Geschmackfrage oder Beitrag zur Klimaentwicklung? Wie viel und welches Grün verträgt Halberstadt?

Von Sabine Scholz 30.09.2019, 01:01

Halberstadt l Braucht die Stadt andere Grünflächen? Ulrich Kasten ist davon überzeugt. „Die Wetterextreme nehmen zu, wenig Regen, höhere Temperaturen und viel Sonne sind begrenzende Faktoren, die man stärker bei der Grünflächengestaltung beachten sollte“, sagt der Naturliebhaber, der sich im Kreisverband Harz des Bundes für Umwelt und Naturschutz Deutschland (BUND) engagiert.

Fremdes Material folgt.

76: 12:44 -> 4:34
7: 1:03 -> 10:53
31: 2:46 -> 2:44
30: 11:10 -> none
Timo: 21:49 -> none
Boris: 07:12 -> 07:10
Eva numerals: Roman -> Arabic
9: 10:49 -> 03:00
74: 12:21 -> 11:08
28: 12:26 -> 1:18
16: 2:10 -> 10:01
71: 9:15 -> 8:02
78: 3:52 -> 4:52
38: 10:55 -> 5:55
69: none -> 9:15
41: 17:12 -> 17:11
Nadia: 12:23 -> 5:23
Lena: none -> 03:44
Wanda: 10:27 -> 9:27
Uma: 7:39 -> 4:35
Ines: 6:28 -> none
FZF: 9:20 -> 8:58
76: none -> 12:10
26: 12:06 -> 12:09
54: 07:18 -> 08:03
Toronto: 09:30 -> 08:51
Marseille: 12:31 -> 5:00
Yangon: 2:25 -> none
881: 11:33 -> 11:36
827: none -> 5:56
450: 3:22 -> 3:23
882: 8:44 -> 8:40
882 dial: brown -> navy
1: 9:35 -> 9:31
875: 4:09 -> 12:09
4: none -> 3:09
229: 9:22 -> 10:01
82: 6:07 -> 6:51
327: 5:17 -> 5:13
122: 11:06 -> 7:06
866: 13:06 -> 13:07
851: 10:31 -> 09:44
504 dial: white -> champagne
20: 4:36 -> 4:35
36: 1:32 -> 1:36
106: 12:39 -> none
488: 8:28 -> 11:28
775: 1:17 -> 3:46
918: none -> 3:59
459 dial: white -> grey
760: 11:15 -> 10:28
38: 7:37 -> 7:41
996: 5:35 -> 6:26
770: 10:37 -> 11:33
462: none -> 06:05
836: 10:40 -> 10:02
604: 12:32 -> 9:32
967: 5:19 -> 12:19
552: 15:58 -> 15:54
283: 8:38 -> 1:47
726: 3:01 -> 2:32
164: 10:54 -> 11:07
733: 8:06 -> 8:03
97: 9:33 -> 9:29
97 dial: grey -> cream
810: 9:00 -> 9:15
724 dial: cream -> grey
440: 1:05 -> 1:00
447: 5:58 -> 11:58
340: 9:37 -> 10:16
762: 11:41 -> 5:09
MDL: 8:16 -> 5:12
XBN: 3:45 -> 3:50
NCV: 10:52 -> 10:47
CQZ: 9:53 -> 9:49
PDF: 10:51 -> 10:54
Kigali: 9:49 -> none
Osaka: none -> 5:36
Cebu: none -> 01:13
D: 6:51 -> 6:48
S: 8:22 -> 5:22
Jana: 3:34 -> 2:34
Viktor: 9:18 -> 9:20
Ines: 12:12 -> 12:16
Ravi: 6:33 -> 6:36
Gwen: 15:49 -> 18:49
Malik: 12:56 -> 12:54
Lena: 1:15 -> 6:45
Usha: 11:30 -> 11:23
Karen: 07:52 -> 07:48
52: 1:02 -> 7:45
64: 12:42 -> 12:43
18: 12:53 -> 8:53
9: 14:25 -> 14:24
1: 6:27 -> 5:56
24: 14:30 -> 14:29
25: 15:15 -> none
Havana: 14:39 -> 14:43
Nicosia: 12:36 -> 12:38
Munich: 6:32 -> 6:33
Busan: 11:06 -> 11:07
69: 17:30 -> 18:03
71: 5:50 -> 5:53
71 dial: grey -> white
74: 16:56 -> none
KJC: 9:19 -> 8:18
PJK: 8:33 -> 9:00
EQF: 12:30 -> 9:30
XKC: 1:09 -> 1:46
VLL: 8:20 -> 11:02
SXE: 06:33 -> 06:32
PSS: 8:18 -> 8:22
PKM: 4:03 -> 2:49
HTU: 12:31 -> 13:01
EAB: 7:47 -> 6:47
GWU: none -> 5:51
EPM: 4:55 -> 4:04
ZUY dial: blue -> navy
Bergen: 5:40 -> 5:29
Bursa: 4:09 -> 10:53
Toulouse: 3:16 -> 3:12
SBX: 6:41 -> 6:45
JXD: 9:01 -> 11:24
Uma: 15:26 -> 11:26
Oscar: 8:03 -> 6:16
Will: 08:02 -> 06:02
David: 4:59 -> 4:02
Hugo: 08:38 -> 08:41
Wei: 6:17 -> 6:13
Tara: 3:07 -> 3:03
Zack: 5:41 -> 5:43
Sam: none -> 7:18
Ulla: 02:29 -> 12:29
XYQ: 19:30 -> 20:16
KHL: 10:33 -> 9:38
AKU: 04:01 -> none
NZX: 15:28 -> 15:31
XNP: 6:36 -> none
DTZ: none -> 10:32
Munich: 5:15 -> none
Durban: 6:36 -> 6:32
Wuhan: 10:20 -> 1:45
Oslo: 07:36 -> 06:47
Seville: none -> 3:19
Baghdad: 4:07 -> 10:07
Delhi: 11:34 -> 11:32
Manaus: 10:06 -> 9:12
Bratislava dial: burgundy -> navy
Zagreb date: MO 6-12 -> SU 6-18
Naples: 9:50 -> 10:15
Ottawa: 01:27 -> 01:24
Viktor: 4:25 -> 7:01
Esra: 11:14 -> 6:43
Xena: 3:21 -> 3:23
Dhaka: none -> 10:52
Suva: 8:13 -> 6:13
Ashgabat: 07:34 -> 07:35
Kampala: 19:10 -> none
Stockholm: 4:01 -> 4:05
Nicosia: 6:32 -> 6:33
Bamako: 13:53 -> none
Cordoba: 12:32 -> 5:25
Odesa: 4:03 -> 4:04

Dass die zwei zurückliegenden Sommer extrem trocken waren, werde wohl niemand leugnen, so Kasten. „Dass wir das nicht bei der Trinkwasserversorgung gemerkt haben, ist dem Talsperrensystem im Harz zu verdanken. Aber auf Dauer sollte sich jeder überlegen, ob man wertvolles Trinkwasser zum Beispiel zur Rasenpflege einsetzt. Denn Rasen verhindert auch, dass Wasser in tiefere Bodenschichten gelangt“, sagt Kasten. Das Gras nehme bei Regen rund 70 Prozent des Wassers auf, nur knapp ein Drittel dringe in tiefere Schichten vor. Dort fehle das Wasser, bis in zwei Meter Tiefe sei der Boden trocken, das spüren auch mehr und mehr die Landwirte. „Das Grundwasserstockwerk ist in den vergangenen 40 Jahren um einen Meter gefallen“, so Kasten.

Ähnlich wie beim Waldumbau, wo die Fichten mehr und mehr durch Laubgehölze ersetzt werden, um einen widerstandsfähigeren Mischwald zu erlangen, sollte man auch bei der Grünflächengestaltung auf neue Varianten setzen. Für den BUND-Mann sind das Blühwiesen. „Blumenwiesen sind mehrjährige Lebensräume für Insekten und Pflanzen, wenn man denn dem jeweiligen Standort angepasstes Saatgut verwendet. Ein großer Vorteil ist auch, dass die Flächen weniger Pflege brauchen. Je magerer der Boden, desto weniger“, sagt Kasten, und auch bei satteren Böden würden ein bis zwei Schnitte im Jahr reichen.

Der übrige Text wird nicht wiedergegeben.